This research is based on a multimodal transport model that we have developed for the north of France. The total population in this region is about four million inhabitants. The north of France connects northern Europe to Paris Metropolitan area and to southern Europe. A detailed description of this model is given in Kilani et al. (2022). Several policies have been considered to alleviate congestion and reduce the emissions of polluting gases. Several steps have been made to develop attractive public transport and reduce the usage of private cars. For example, Lille was the first city worldwide to implement a fully automated metro line in the early 80s of the last century, and Dunkerque is now the largest agglomeration in France where public transport is free.

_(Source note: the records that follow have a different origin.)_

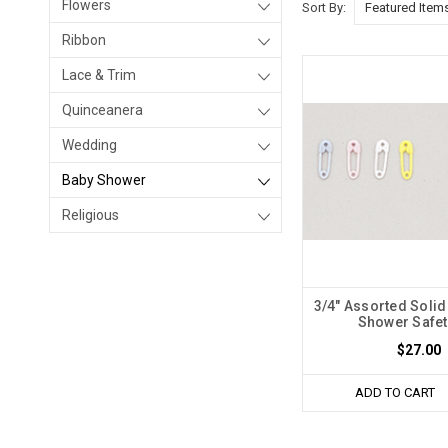
Flowers
Sort By:
Ribbon
Lace & Trim
Quinceanera
Wedding
Baby Shower
Religious
3/4" Assorted Solid
Shower Safet
$27.00
ADD TO CART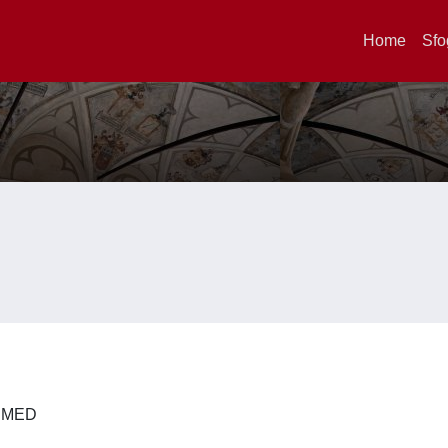
Home
Sfo
 DIMED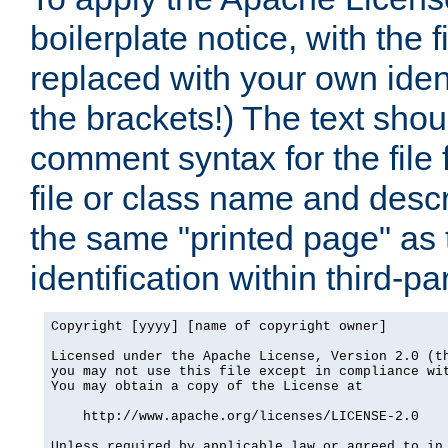
boilerplate notice, with the 
replaced with your own ident
the brackets!) The text shou
comment syntax for the file
file or class name and desc
the same "printed page" as t
identification within third-pa
Copyright [yyyy] [name of copyright owner]

Licensed under the Apache License, Version 2.0 (th
you may not use this file except in compliance wit
You may obtain a copy of the License at

    http://www.apache.org/licenses/LICENSE-2.0

Unless required by applicable law or agreed to in 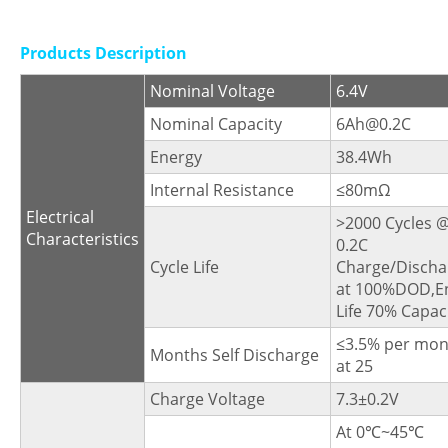
Products Description
Nominal Voltage
6.4V
Nominal Capacity
6Ah@0.2C
Energy
38.4Wh
Internal Resistance
≤80mΩ
Electrical
>2000 Cycles 
Characteristics
0.2C
Cycle Life
Charge/Discha
at 100%DOD,E
Life 70% Capaci
≤3.5% per mon
Months Self Discharge
at 25
Charge Voltage
7.3±0.2V
At 0℃~45℃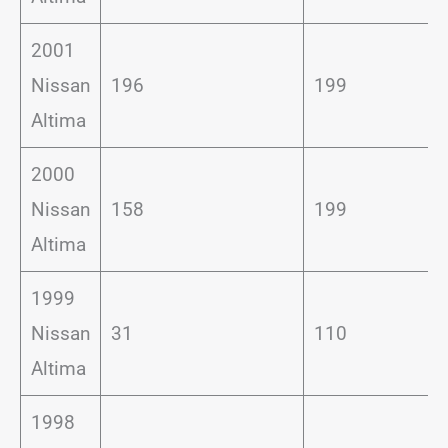
2001
Nissan
196
199
Altima
2000
Nissan
158
199
Altima
1999
Nissan
31
110
Altima
1998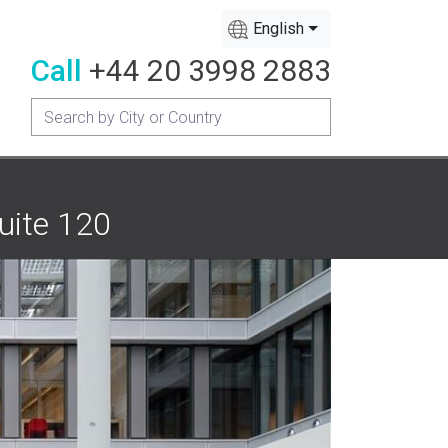
English
Call
+44 20 3998 2883
uite 120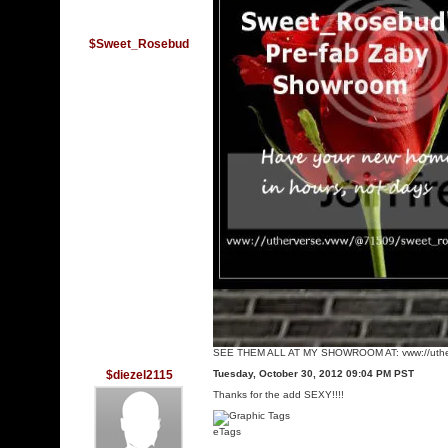
$Sweet_Rosebud
SEE THEM ALL AT MY SHOWROOM AT: vww://uthe
$diezel2115
Tuesday, October 30, 2012 09:04 PM PST
Thanks for the add SEXY!!!!
eTags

Lille is a metropolitan area with more than 1.1 million inhabitants. Other major cities include Valenciennes, Dunkerque, Calais, Boulogne-sur-Mer and Arras (see Fig. 2). The historical mining activities explain part of the trip patterns observed between the mining area and other cities, Lille, in particular.

Fig. 2
figure 2

The Nord Pas de Calais

Motorways around this city are severely congested during the peak hours. Also, the “A1” motorway, linking Lille to Paris, is a main connection for freight transport between northern Europe, Paris region and other southern cities in the south of France and Spain. The study area is a main place for logistics activities, including warehousing, since it connects several ports (Dunkerque, Calais and Boulogne-sur-Mer) and multimodal platforms (for example, Dourge which is located in the south of of Lille).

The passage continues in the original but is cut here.